“The economy is performing a little better than expected, albeit it is slow relative to the rate it had prior to the referendum,” Carney said. “We have to take into account inflation considerations, so we’ll take that into account.”
When talking about their next rate setting meeting. Having watched these statements for decades now, this is a very clear signal that the BOE is looking for a way to climb down from it's stance of dropping rates even more and also printing more money. It has already had an impact, the £ is climbing against the € again. There is no way the EU is going for higher rates with France and Italy heading back into recession.
To put the France and Italy situation into perspective, they are, together, $4.5trillion of GDP. Germany is $3.4 trillion. The EU, without the UK, is $13 trillion.

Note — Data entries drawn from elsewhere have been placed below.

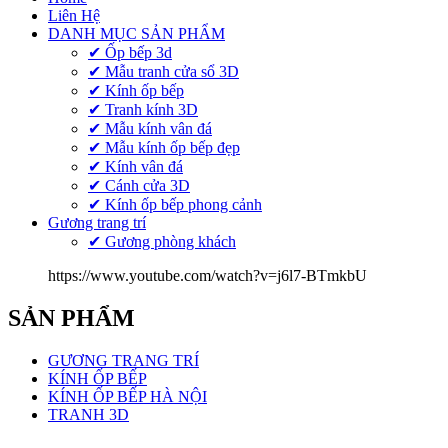
Liên Hệ
DANH MỤC SẢN PHẨM
✔ Ốp bếp 3d
✔ Mẫu tranh cửa sổ 3D
✔ Kính ốp bếp
✔ Tranh kính 3D
✔ Mẫu kính vân đá
✔ Mẫu kính ốp bếp đẹp
✔ Kính vân đá
✔ Cánh cửa 3D
✔ Kính ốp bếp phong cảnh
Gương trang trí
✔ Gương phòng khách
https://www.youtube.com/watch?v=j6l7-BTmkbU
SẢN PHẨM
GƯƠNG TRANG TRÍ
KÍNH ỐP BẾP
KÍNH ỐP BẾP HÀ NỘI
TRANH 3D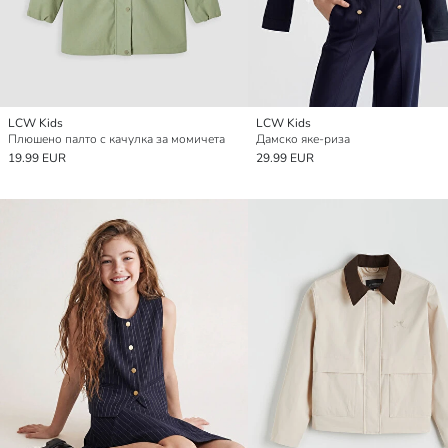
LCW Kids
LCW Kids
Плюшено палто с качулка за момичета
Дамско яке-риза
19.99 EUR
29.99 EUR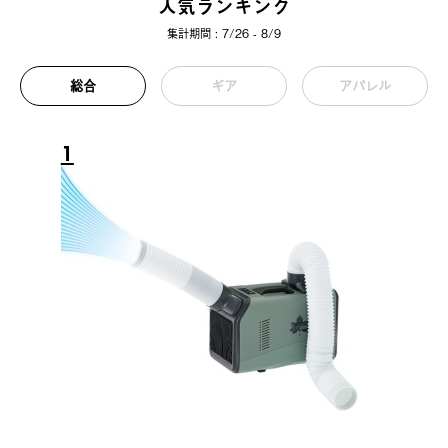
人気ランキング
集計期間 : 7/26 - 8/9
総合
ギア
アパレル
1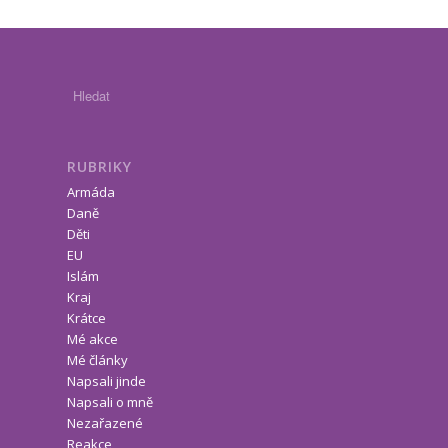
RUBRIKY
Armáda
Daně
Děti
EU
Islám
Kraj
Krátce
Mé akce
Mé články
Napsali jinde
Napsali o mně
Nezařazené
Reakce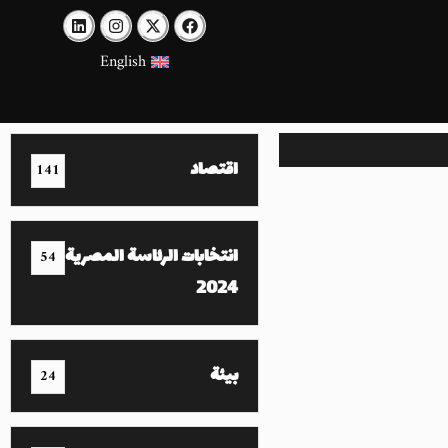
English
اقتصاد
141
انتخابات الرئاسة المصرية
54
2024
بيئة
24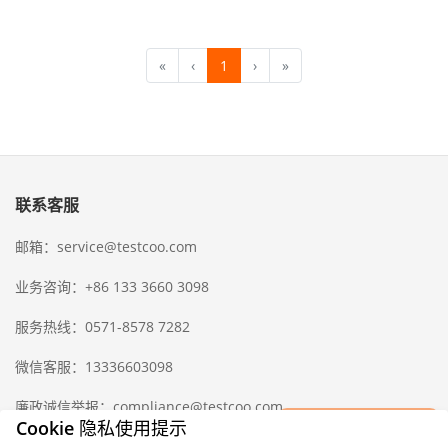
«
‹
1
›
»
联系客服
邮箱：service@testcoo.com
业务咨询：+86 133 3660 3098
服务热线：0571-8578 7282
微信客服：13336603098
廉政诚信举报：compliance@testcoo.com
×
Cookie 隐私使用提示
立即获取一份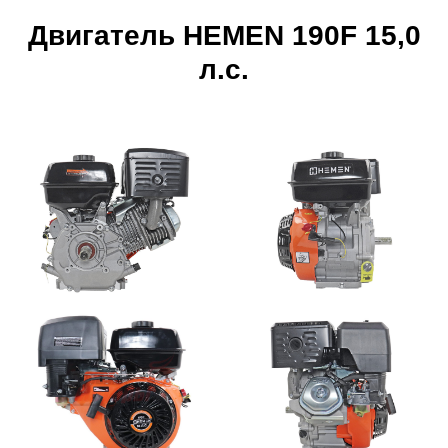
Двигатель HEMEN 190F 15,0
л.с.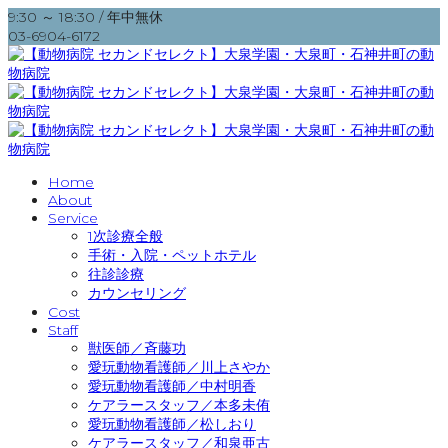
9:30 ～ 18:30 / 年中無休
03-6904-6172
Home
About
Service
1次診療全般
手術・入院・ペットホテル
往診診療
カウンセリング
Cost
Staff
獣医師／斉藤功
愛玩動物看護師／川上さやか
愛玩動物看護師／中村明香
ケアラースタッフ／本多未侑
愛玩動物看護師／松しおり
ケアラースタッフ／和泉亜古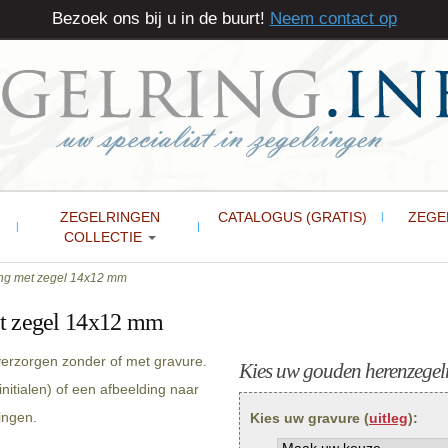
Bezoek ons bij u in de buurt!
Neem contact op
ZEGELRINGEN
CATALOGUS (GRATIS)
ZEGE
COLLECTIE
ng met zegel 14x12 mm
t zegel 14x12 mm
erzorgen zonder of met gravure.
Kies uw gouden herenzegelr
itialen) of een afbeelding naar
ingen.
Kies uw gravure (
uitleg
):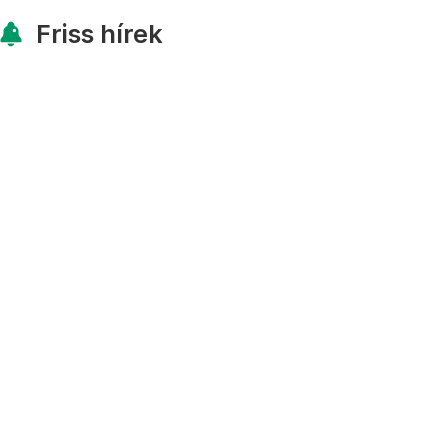
Friss hírek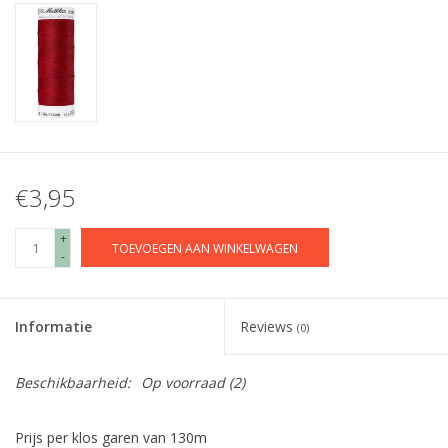
€3,95
+
TOEVOEGEN AAN WINKELWAGEN
-
Informatie
Reviews
(0)
Beschikbaarheid:
Op voorraad
(2)
Prijs per klos garen van 130m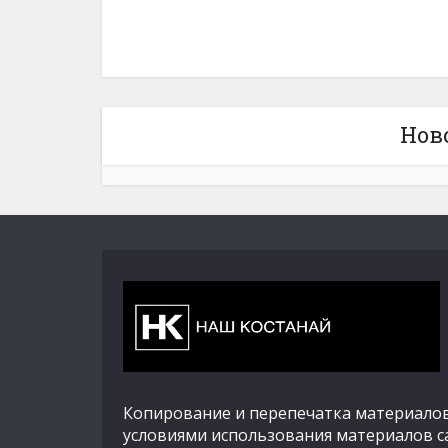
Нов
Копирование и перепечатка материалов
условиями использования материалов с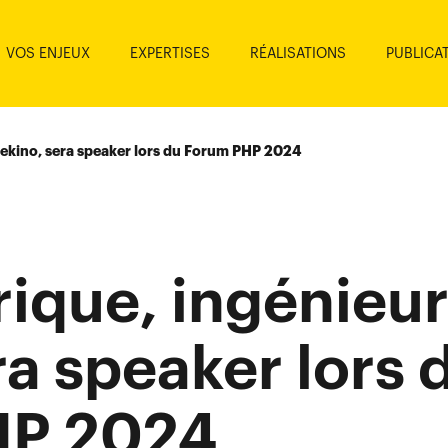
VOS ENJEUX
EXPERTISES
RÉALISATIONS
PUBLICA
 ekino, sera speaker lors du Forum PHP 2024
rique, ingénieu
ra speaker lors 
HP 2024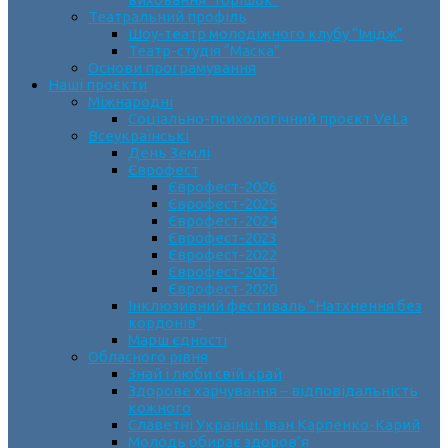
Театральний профіль
Шоу-театр молодіжного клубу “Імідж”
Театр-студія “Маска”
Основи програмування
Наші проєкти
Міжнародні
Соціально-психологічний проєкт VeLa
Всеукраїнські
День Землі
Єврофест
Єврофест-2026
Єврофест-2025
Єврофест-2024
Єврофест-2023
Єврофест-2022
Єврофест-2021
Єврофест-2020
Інклюзивний фестиваль “Натхнення без
кордонів”
Марш єдності
Обласного рівня
Знай і люби свій край
Здорове харчування – відповідальність
кожного
Славетні Українці. Іван Карпенко-Карий
Молодь обирає здоров’я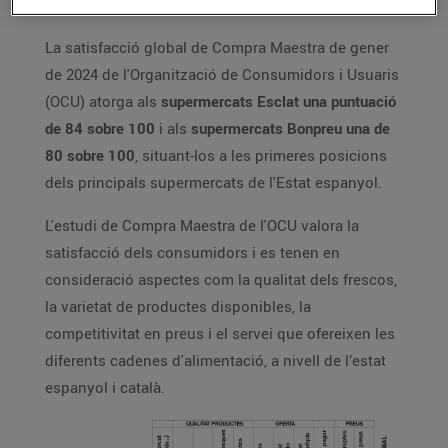
La satisfacció global de Compra Maestra de gener
de 2024 de l'Organització de Consumidors i Usuaris
(OCU) atorga als
supermercats Esclat una puntuació
de 84 sobre 100
i als
supermercats Bonpreu una de
80 sobre 100
, situant-los a les primeres posicions
dels principals supermercats de l'Estat espanyol.
L'estudi de Compra Maestra de l'OCU valora la
satisfacció dels consumidors i es tenen en
consideració aspectes com la qualitat dels frescos,
la varietat de productes disponibles, la
competitivitat en preus i el servei que ofereixen les
diferents cadenes d'alimentació, a nivell de l’estat
espanyol i català.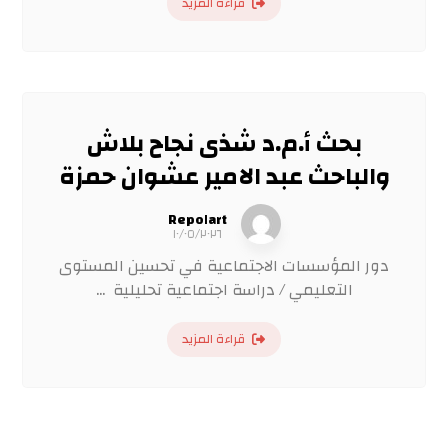
قراءة المزيد
بحث أ.م.د شذى نجاح بلاش
والباحث عبد الامير عشوان حمزة
Repo١art
١٠/٠٥/٢٠٢٦
دور المؤسسات الاجتماعية في تحسين المستوى
التعليمي / دراسة اجتماعية تحليلية ...
قراءة المزيد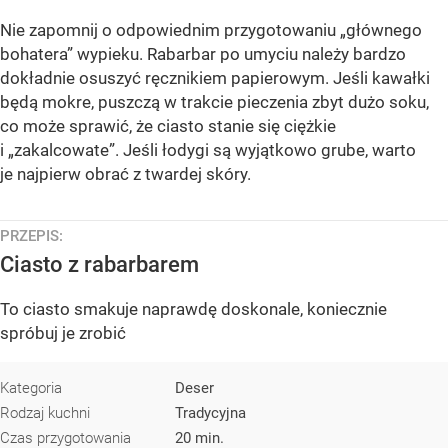
Nie zapomnij o odpowiednim przygotowaniu „głównego
bohatera” wypieku. Rabarbar po umyciu należy bardzo
dokładnie osuszyć ręcznikiem papierowym. Jeśli kawałki
będą mokre, puszczą w trakcie pieczenia zbyt dużo soku,
co może sprawić, że ciasto stanie się ciężkie
i „zakalcowate”. Jeśli łodygi są wyjątkowo grube, warto
je najpierw obrać z twardej skóry.
PRZEPIS:
Ciasto z rabarbarem
To ciasto smakuje naprawdę doskonale, koniecznie
spróbuj je zrobić
Kategoria
Deser
Rodzaj kuchni
Tradycyjna
Czas przygotowania
20 min.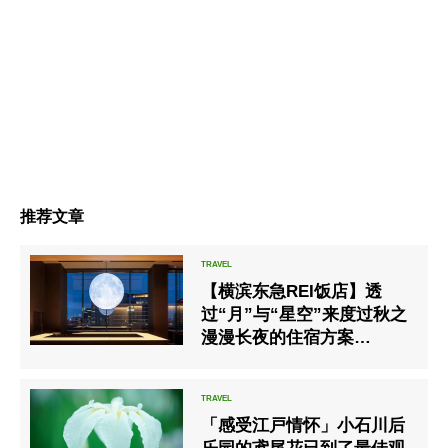
推荐文章
【横滨东急REI饭店】透
过“月”与“星空”来度过秋之
漫漫长夜的住宿方案
「Harvest Moon」
「感受江戸情怀」小石川后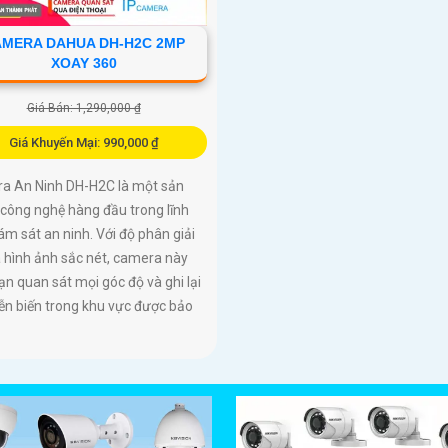
MERA DAHUA DH-H2C 2MP
XOAY 360
Giá Bán: 1,290,000 ₫
Giá Khuyến Mại: 990,000 ₫
a An Ninh DH-H2C là một sản
công nghệ hàng đầu trong lĩnh
ám sát an ninh. Với độ phân giải
 hình ảnh sắc nét, camera này
ạn quan sát mọi góc độ và ghi lại
ễn biến trong khu vực được bảo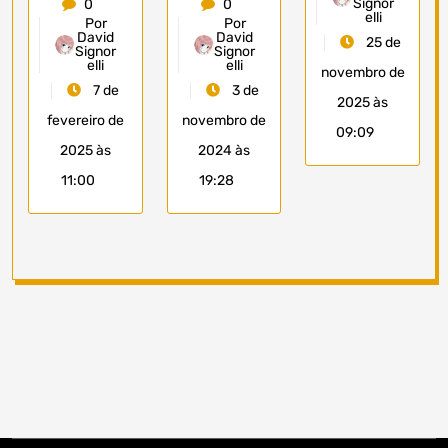
Signor
0
0
elli
Por
Por
David
David
25 de
Signor
Signor
elli
elli
novembro de
7 de
3 de
2025 às
fevereiro de
novembro de
09:09
2025 às
2024 às
11:00
19:28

I'm sure after comments by the BOE and the government about turbulence ahead and hard Brexit, the markets were beginning to price in a drop in rates to 0.1%. Now they've been hit by the clue stick and are beginning to price in a short term hold and a mid term raise, due to inflation and overheating economy.
The more the BOE backtracks the more of a clue the markets will get. This is just the beginning of "we got it wrong". As the economy continues to perform and inflation rises and wages also rise, the "we got it wrong" will be stronger.
After all, a 30% appreciation in the value of the £ is worth 2% on the interest rate in fighting inflation and doesn't hurt the low man on the totem pole. The only way we'll see that is if the BOE capitulates and says it's more likely to raise than lower rates.